La LAT retarde des projets ferroviaires prioritaires

VD: la loi sur l'aménagement du territoire retarde les projets d’améliorations de l’offre ferroviaire
VD: la loi sur l'aménagement du territoire retarde les projets d’améliorations de l’offre ferroviaire 19h30 / 3 min. / le 06 avril 2015
La loi sur l’aménagement du territoire perturbe le développement du réseau ferroviaire vaudois. La cadence au quart d'heure sur la ligne Lausanne–Echallens–Bercher vient d'en faire les frais et est retardée.

Après le blocage autour du hangar pour les nouvelles rames du Nyon–St-Cergue, la loi sur l'aménagement du territoire (LAT) provoque un nouveau problème.

Pourquoi? Parce que la LAT exige que tout classement de zone agricole en zone à bâtir soit compensé par une surface équivalente dans le même canton. Et cela aussi longtemps que le canton n’aura pas redimensionné sa zone à bâtir en révisant son plan directeur.

La LAT permet toutefois des exceptions pour "des zones affectées à des besoins publics dans lesquelles le canton planifie des infrastructures qui sont d'une très grande importance ".

Le scénario se répète

Les projets ferroviaires, comme la cadence au quart d’heure du Lausanne-Echallens-Bercher (LEB) figurent parmi les priorités cantonales.

Mais comme la plupart des projets touchent les meilleures terres agricoles, le scénario se répète. "Même dans le cas d’un projet d'importance cantonale, il faut démontrer qu'il n’y a pas d’alternative sensée à l’utilisation de ces surfaces", réagit Philippe Bovet de l’office fédéral du développement territorial.

Au canton, donc, d’étudier toutes les alternatives et de les soumettre à Berne avec force arguments. "Les exigences de Berne ne sont pas assouplies pour les projets ferroviaires. Les mêmes compensations sont demandées que pour n’importe quel autre projet. Ce sont des procédures compliquées qui prennent du temps", regrette Jacqueline de Quattro, Cheffe du département du territoire et de l’energie (VD).

Laurent Dufour/olhor

Publié le 06 avril 2015 à 21:20 - Modifié le 07 avril 2015 à 09:04

Les projets retardés

Lausanne-Echallens-Bercher : c’est le projet de cadence au quart d’heure entre Lausanne et Echallens qui est aujourd’hui remis en cause. Pour doubler la fréquence des trains, la compagnie doit construire un point de croisement supplémentaire au lieu-dit la Ripe, à la sortie de Cheseaux-sur-Lausanne. Cette nouvelle voie doit être construite sur un champ, une surface d’assolement. Aucune compensation n’a été trouvée à ce jour.

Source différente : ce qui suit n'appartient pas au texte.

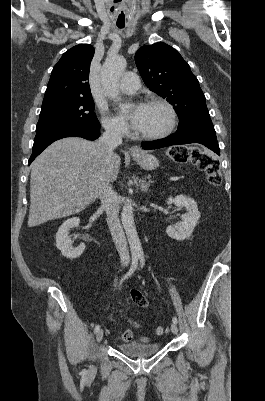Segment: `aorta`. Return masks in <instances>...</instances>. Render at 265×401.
<instances>
[{"label":"aorta","mask_w":265,"mask_h":401,"mask_svg":"<svg viewBox=\"0 0 265 401\" xmlns=\"http://www.w3.org/2000/svg\"><path fill=\"white\" fill-rule=\"evenodd\" d=\"M126 64L127 62L124 58H116V60L106 58L102 66V80L106 86V94L110 98H113V100H119L118 82L122 72L126 68ZM133 211L132 205H124L121 213V221L128 237L132 255H143V249L134 223Z\"/></svg>","instance_id":"1"}]
</instances>
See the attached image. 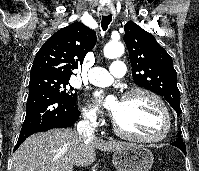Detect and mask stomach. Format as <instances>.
I'll return each mask as SVG.
<instances>
[{"label":"stomach","mask_w":199,"mask_h":171,"mask_svg":"<svg viewBox=\"0 0 199 171\" xmlns=\"http://www.w3.org/2000/svg\"><path fill=\"white\" fill-rule=\"evenodd\" d=\"M153 161L152 152L138 144H128L117 149L112 157L113 165L118 171H149Z\"/></svg>","instance_id":"obj_1"}]
</instances>
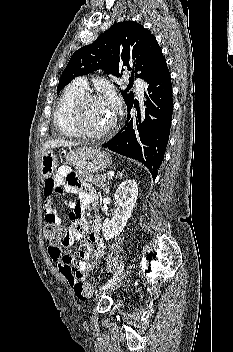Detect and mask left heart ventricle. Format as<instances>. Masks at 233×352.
I'll return each mask as SVG.
<instances>
[{"label": "left heart ventricle", "mask_w": 233, "mask_h": 352, "mask_svg": "<svg viewBox=\"0 0 233 352\" xmlns=\"http://www.w3.org/2000/svg\"><path fill=\"white\" fill-rule=\"evenodd\" d=\"M114 118V113L107 107L104 100L88 102L83 109L82 123L90 131L106 129Z\"/></svg>", "instance_id": "b2bd125f"}]
</instances>
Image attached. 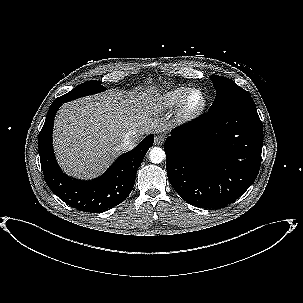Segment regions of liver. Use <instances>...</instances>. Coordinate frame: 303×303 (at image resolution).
Listing matches in <instances>:
<instances>
[{
  "instance_id": "6515ba94",
  "label": "liver",
  "mask_w": 303,
  "mask_h": 303,
  "mask_svg": "<svg viewBox=\"0 0 303 303\" xmlns=\"http://www.w3.org/2000/svg\"><path fill=\"white\" fill-rule=\"evenodd\" d=\"M148 95L111 89L64 104L55 120L53 138L64 171L81 178L95 177L122 153L120 144L128 132L134 131L141 140L144 134L165 131L167 126L156 118Z\"/></svg>"
}]
</instances>
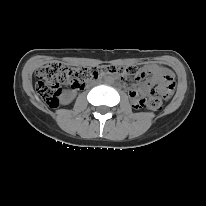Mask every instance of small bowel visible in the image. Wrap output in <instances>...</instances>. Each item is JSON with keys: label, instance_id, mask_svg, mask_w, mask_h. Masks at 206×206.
Returning <instances> with one entry per match:
<instances>
[{"label": "small bowel", "instance_id": "1", "mask_svg": "<svg viewBox=\"0 0 206 206\" xmlns=\"http://www.w3.org/2000/svg\"><path fill=\"white\" fill-rule=\"evenodd\" d=\"M150 72L153 75L155 81H162L167 75H171V72L165 68L158 65H152L149 67ZM145 90L144 87H141L139 90L137 89H130L129 94L134 100L137 98L143 91Z\"/></svg>", "mask_w": 206, "mask_h": 206}]
</instances>
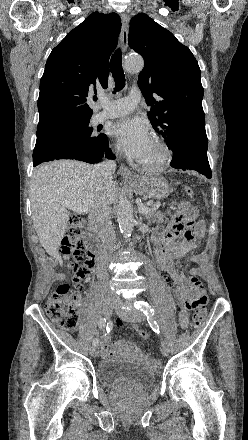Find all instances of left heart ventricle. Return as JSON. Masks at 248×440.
<instances>
[{
	"mask_svg": "<svg viewBox=\"0 0 248 440\" xmlns=\"http://www.w3.org/2000/svg\"><path fill=\"white\" fill-rule=\"evenodd\" d=\"M158 157V152L152 143L150 150L146 154V156L143 158L141 162H153Z\"/></svg>",
	"mask_w": 248,
	"mask_h": 440,
	"instance_id": "b2bd125f",
	"label": "left heart ventricle"
}]
</instances>
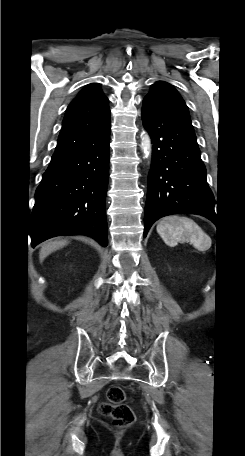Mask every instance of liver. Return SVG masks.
I'll use <instances>...</instances> for the list:
<instances>
[{"label":"liver","instance_id":"obj_1","mask_svg":"<svg viewBox=\"0 0 245 456\" xmlns=\"http://www.w3.org/2000/svg\"><path fill=\"white\" fill-rule=\"evenodd\" d=\"M67 244L66 240H56V241H50L48 243H45L42 245L39 253V259L40 262H43V260L52 252L64 247Z\"/></svg>","mask_w":245,"mask_h":456}]
</instances>
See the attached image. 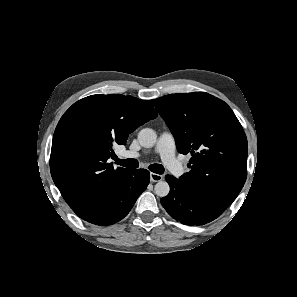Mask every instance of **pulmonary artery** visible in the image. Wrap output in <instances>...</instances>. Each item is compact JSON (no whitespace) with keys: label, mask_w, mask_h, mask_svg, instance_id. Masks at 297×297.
<instances>
[{"label":"pulmonary artery","mask_w":297,"mask_h":297,"mask_svg":"<svg viewBox=\"0 0 297 297\" xmlns=\"http://www.w3.org/2000/svg\"><path fill=\"white\" fill-rule=\"evenodd\" d=\"M175 139L169 132H163L158 140L156 152L160 155L166 167L177 177L184 174V167L176 159L175 156ZM127 158H138L139 153L128 151L125 153Z\"/></svg>","instance_id":"obj_1"}]
</instances>
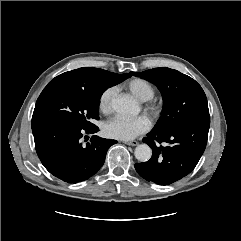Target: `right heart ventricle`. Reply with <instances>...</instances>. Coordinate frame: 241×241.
Wrapping results in <instances>:
<instances>
[{
    "mask_svg": "<svg viewBox=\"0 0 241 241\" xmlns=\"http://www.w3.org/2000/svg\"><path fill=\"white\" fill-rule=\"evenodd\" d=\"M127 89L141 101H148L155 94L154 87L145 79L135 78L127 83Z\"/></svg>",
    "mask_w": 241,
    "mask_h": 241,
    "instance_id": "1",
    "label": "right heart ventricle"
}]
</instances>
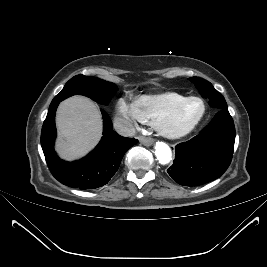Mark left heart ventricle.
I'll return each mask as SVG.
<instances>
[{
  "instance_id": "b2bd125f",
  "label": "left heart ventricle",
  "mask_w": 267,
  "mask_h": 267,
  "mask_svg": "<svg viewBox=\"0 0 267 267\" xmlns=\"http://www.w3.org/2000/svg\"><path fill=\"white\" fill-rule=\"evenodd\" d=\"M202 111V104L198 100H191L185 104L174 120L170 123V127L175 130L183 129L194 122Z\"/></svg>"
}]
</instances>
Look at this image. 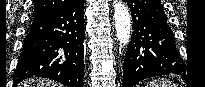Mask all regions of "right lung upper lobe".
Here are the masks:
<instances>
[{
    "mask_svg": "<svg viewBox=\"0 0 205 87\" xmlns=\"http://www.w3.org/2000/svg\"><path fill=\"white\" fill-rule=\"evenodd\" d=\"M77 0H34L33 17L43 16L62 10Z\"/></svg>",
    "mask_w": 205,
    "mask_h": 87,
    "instance_id": "right-lung-upper-lobe-1",
    "label": "right lung upper lobe"
}]
</instances>
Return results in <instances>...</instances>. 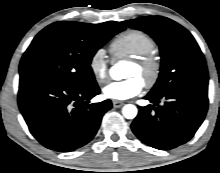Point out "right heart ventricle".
<instances>
[{
  "label": "right heart ventricle",
  "instance_id": "obj_1",
  "mask_svg": "<svg viewBox=\"0 0 220 173\" xmlns=\"http://www.w3.org/2000/svg\"><path fill=\"white\" fill-rule=\"evenodd\" d=\"M155 41L139 30H127L118 35L110 44L115 59L136 58L154 52Z\"/></svg>",
  "mask_w": 220,
  "mask_h": 173
}]
</instances>
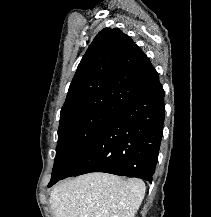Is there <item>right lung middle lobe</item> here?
<instances>
[{"label":"right lung middle lobe","instance_id":"right-lung-middle-lobe-1","mask_svg":"<svg viewBox=\"0 0 211 217\" xmlns=\"http://www.w3.org/2000/svg\"><path fill=\"white\" fill-rule=\"evenodd\" d=\"M117 112H94L59 124L52 179L63 176L89 149Z\"/></svg>","mask_w":211,"mask_h":217}]
</instances>
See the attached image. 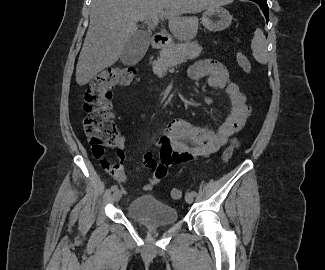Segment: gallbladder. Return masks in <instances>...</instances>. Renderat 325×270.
Segmentation results:
<instances>
[{"instance_id":"gallbladder-1","label":"gallbladder","mask_w":325,"mask_h":270,"mask_svg":"<svg viewBox=\"0 0 325 270\" xmlns=\"http://www.w3.org/2000/svg\"><path fill=\"white\" fill-rule=\"evenodd\" d=\"M151 33L145 30L135 32L127 42L121 61L125 65H131L139 62L145 55L150 44Z\"/></svg>"}]
</instances>
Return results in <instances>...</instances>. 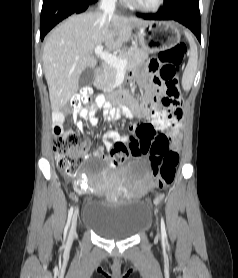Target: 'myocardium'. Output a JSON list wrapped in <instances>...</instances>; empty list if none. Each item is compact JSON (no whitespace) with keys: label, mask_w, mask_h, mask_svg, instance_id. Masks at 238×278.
I'll list each match as a JSON object with an SVG mask.
<instances>
[{"label":"myocardium","mask_w":238,"mask_h":278,"mask_svg":"<svg viewBox=\"0 0 238 278\" xmlns=\"http://www.w3.org/2000/svg\"><path fill=\"white\" fill-rule=\"evenodd\" d=\"M128 1L135 9L144 13H155L159 11L165 3V0H157L156 3L152 6H144L136 0H128Z\"/></svg>","instance_id":"f54148a6"}]
</instances>
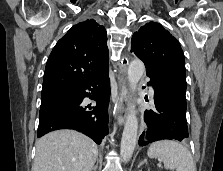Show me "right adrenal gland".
<instances>
[{
    "instance_id": "right-adrenal-gland-1",
    "label": "right adrenal gland",
    "mask_w": 223,
    "mask_h": 171,
    "mask_svg": "<svg viewBox=\"0 0 223 171\" xmlns=\"http://www.w3.org/2000/svg\"><path fill=\"white\" fill-rule=\"evenodd\" d=\"M97 167H98V161H97L96 165L93 166V168L90 171H96L97 170Z\"/></svg>"
}]
</instances>
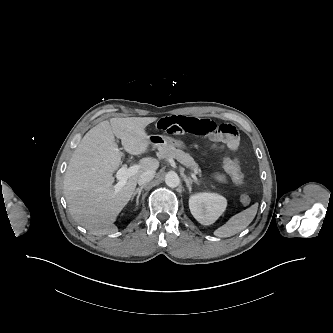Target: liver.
<instances>
[{
	"label": "liver",
	"mask_w": 333,
	"mask_h": 333,
	"mask_svg": "<svg viewBox=\"0 0 333 333\" xmlns=\"http://www.w3.org/2000/svg\"><path fill=\"white\" fill-rule=\"evenodd\" d=\"M156 120L155 117H127L103 121L85 134L72 154L64 176V196L73 219L93 235L117 232L114 222L131 199L140 175L159 167L157 159H142L137 173L129 177L120 191H115L112 175L124 154L114 136L121 139L129 154H144L151 144L146 127Z\"/></svg>",
	"instance_id": "obj_1"
}]
</instances>
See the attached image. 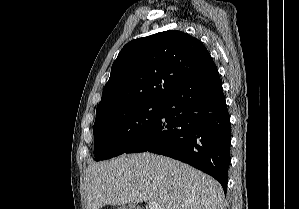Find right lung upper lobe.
<instances>
[{
  "label": "right lung upper lobe",
  "mask_w": 299,
  "mask_h": 209,
  "mask_svg": "<svg viewBox=\"0 0 299 209\" xmlns=\"http://www.w3.org/2000/svg\"><path fill=\"white\" fill-rule=\"evenodd\" d=\"M217 69L206 47L187 33L169 30L127 43L111 68L96 115L139 102L164 103L192 75Z\"/></svg>",
  "instance_id": "right-lung-upper-lobe-1"
}]
</instances>
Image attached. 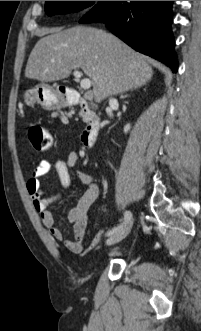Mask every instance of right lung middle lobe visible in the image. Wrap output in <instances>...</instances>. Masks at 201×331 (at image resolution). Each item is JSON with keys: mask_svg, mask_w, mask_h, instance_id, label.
Returning <instances> with one entry per match:
<instances>
[{"mask_svg": "<svg viewBox=\"0 0 201 331\" xmlns=\"http://www.w3.org/2000/svg\"><path fill=\"white\" fill-rule=\"evenodd\" d=\"M92 4V1H46L45 12L48 15L77 12Z\"/></svg>", "mask_w": 201, "mask_h": 331, "instance_id": "dd1d6c3e", "label": "right lung middle lobe"}]
</instances>
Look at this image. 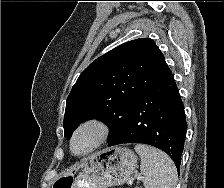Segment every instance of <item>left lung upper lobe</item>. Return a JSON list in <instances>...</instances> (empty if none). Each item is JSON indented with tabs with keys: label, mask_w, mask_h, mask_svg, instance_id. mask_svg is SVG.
I'll list each match as a JSON object with an SVG mask.
<instances>
[{
	"label": "left lung upper lobe",
	"mask_w": 224,
	"mask_h": 188,
	"mask_svg": "<svg viewBox=\"0 0 224 188\" xmlns=\"http://www.w3.org/2000/svg\"><path fill=\"white\" fill-rule=\"evenodd\" d=\"M169 71L149 38L126 42L97 58L81 73L67 98L64 136L70 138L85 120L101 119L110 128L111 139L140 94Z\"/></svg>",
	"instance_id": "left-lung-upper-lobe-1"
}]
</instances>
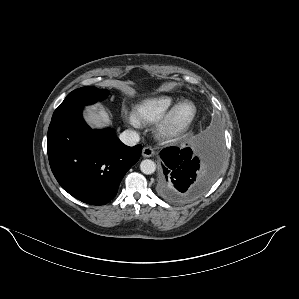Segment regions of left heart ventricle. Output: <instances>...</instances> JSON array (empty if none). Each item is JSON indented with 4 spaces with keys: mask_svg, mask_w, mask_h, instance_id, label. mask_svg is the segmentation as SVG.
<instances>
[{
    "mask_svg": "<svg viewBox=\"0 0 299 299\" xmlns=\"http://www.w3.org/2000/svg\"><path fill=\"white\" fill-rule=\"evenodd\" d=\"M188 113L189 112H187V111L182 112L181 118L184 119L188 115Z\"/></svg>",
    "mask_w": 299,
    "mask_h": 299,
    "instance_id": "obj_1",
    "label": "left heart ventricle"
}]
</instances>
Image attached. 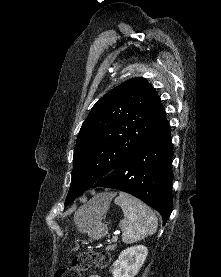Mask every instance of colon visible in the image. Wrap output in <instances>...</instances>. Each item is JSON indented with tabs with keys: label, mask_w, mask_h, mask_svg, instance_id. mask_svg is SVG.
<instances>
[{
	"label": "colon",
	"mask_w": 221,
	"mask_h": 277,
	"mask_svg": "<svg viewBox=\"0 0 221 277\" xmlns=\"http://www.w3.org/2000/svg\"><path fill=\"white\" fill-rule=\"evenodd\" d=\"M109 256L105 252H83L77 255L66 267L59 269L55 277H81L82 272L91 267L104 268L109 264Z\"/></svg>",
	"instance_id": "5ec220e1"
}]
</instances>
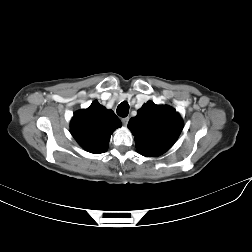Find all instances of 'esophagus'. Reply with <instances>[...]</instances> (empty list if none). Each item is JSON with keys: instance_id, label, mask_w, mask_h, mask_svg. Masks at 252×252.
<instances>
[{"instance_id": "34e87169", "label": "esophagus", "mask_w": 252, "mask_h": 252, "mask_svg": "<svg viewBox=\"0 0 252 252\" xmlns=\"http://www.w3.org/2000/svg\"><path fill=\"white\" fill-rule=\"evenodd\" d=\"M128 121H129V117H128V116L122 118V123H123L124 125H126V124L128 123Z\"/></svg>"}]
</instances>
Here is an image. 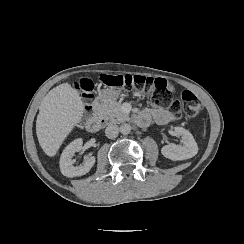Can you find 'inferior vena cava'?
<instances>
[{
  "mask_svg": "<svg viewBox=\"0 0 244 244\" xmlns=\"http://www.w3.org/2000/svg\"><path fill=\"white\" fill-rule=\"evenodd\" d=\"M119 133V127L115 124L109 125L106 130H105V134L108 138H116L118 136Z\"/></svg>",
  "mask_w": 244,
  "mask_h": 244,
  "instance_id": "1",
  "label": "inferior vena cava"
}]
</instances>
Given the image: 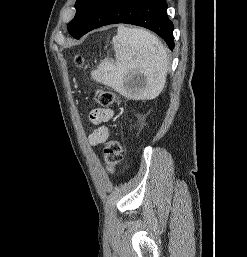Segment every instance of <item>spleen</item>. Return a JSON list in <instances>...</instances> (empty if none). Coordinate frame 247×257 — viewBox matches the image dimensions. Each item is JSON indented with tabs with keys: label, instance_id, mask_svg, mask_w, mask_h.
Masks as SVG:
<instances>
[{
	"label": "spleen",
	"instance_id": "obj_1",
	"mask_svg": "<svg viewBox=\"0 0 247 257\" xmlns=\"http://www.w3.org/2000/svg\"><path fill=\"white\" fill-rule=\"evenodd\" d=\"M112 43L116 62L105 60L92 72L97 82L107 85L122 94L134 99H153L164 88L168 70L167 52L161 41L144 29L118 27ZM144 76L143 88L132 93L127 81L134 74Z\"/></svg>",
	"mask_w": 247,
	"mask_h": 257
}]
</instances>
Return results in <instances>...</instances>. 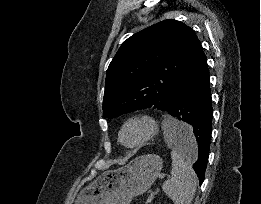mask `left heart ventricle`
<instances>
[{
	"instance_id": "obj_1",
	"label": "left heart ventricle",
	"mask_w": 261,
	"mask_h": 204,
	"mask_svg": "<svg viewBox=\"0 0 261 204\" xmlns=\"http://www.w3.org/2000/svg\"><path fill=\"white\" fill-rule=\"evenodd\" d=\"M145 133V127L141 124H131L123 132L122 138L125 143H133L139 140Z\"/></svg>"
}]
</instances>
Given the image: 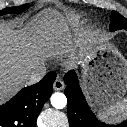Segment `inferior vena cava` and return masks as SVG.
<instances>
[{
	"label": "inferior vena cava",
	"instance_id": "inferior-vena-cava-1",
	"mask_svg": "<svg viewBox=\"0 0 127 127\" xmlns=\"http://www.w3.org/2000/svg\"><path fill=\"white\" fill-rule=\"evenodd\" d=\"M46 75L45 65L37 67L30 75L28 84H35L39 82Z\"/></svg>",
	"mask_w": 127,
	"mask_h": 127
}]
</instances>
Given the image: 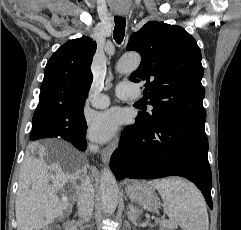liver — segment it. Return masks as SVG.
Here are the masks:
<instances>
[{"label":"liver","mask_w":241,"mask_h":230,"mask_svg":"<svg viewBox=\"0 0 241 230\" xmlns=\"http://www.w3.org/2000/svg\"><path fill=\"white\" fill-rule=\"evenodd\" d=\"M37 148L39 157L27 152L20 172L15 202L17 230H39L69 212L80 192L77 180L82 184L86 178L85 158L70 144L54 141L50 151L38 143L30 147L32 152ZM49 154L55 155L57 161L49 162ZM68 182L74 185L75 193L70 202L67 198L60 201L57 192Z\"/></svg>","instance_id":"1"}]
</instances>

Travys (Yverdon – Sainte-Croix) : Le même scénario que pour le LEB : un point de croisement prévu à Vuiteboeuf nécessite de rendre constructibles 1500 m2 de surfaces d’assolement. Travys dit attendre une décision imminente du canton, qui pourrait débloquer la situation.

Nyon-St-Cergue : La compagnie Nyon-Saint-Cergue a déposé en février 2013 déjà un projet de nouveau hangar à Trélex, non loin du terrain du Paléo Festival, en pleine zone agricole. Ce hangar doit remplacer une infrastructure de 1916 vétuste. Le terrain prévu pour accueillir le nouveau hangar est situé en zone agricole, sur des surfaces d’assolement. Aucune compensation n’a été trouvée à proximité.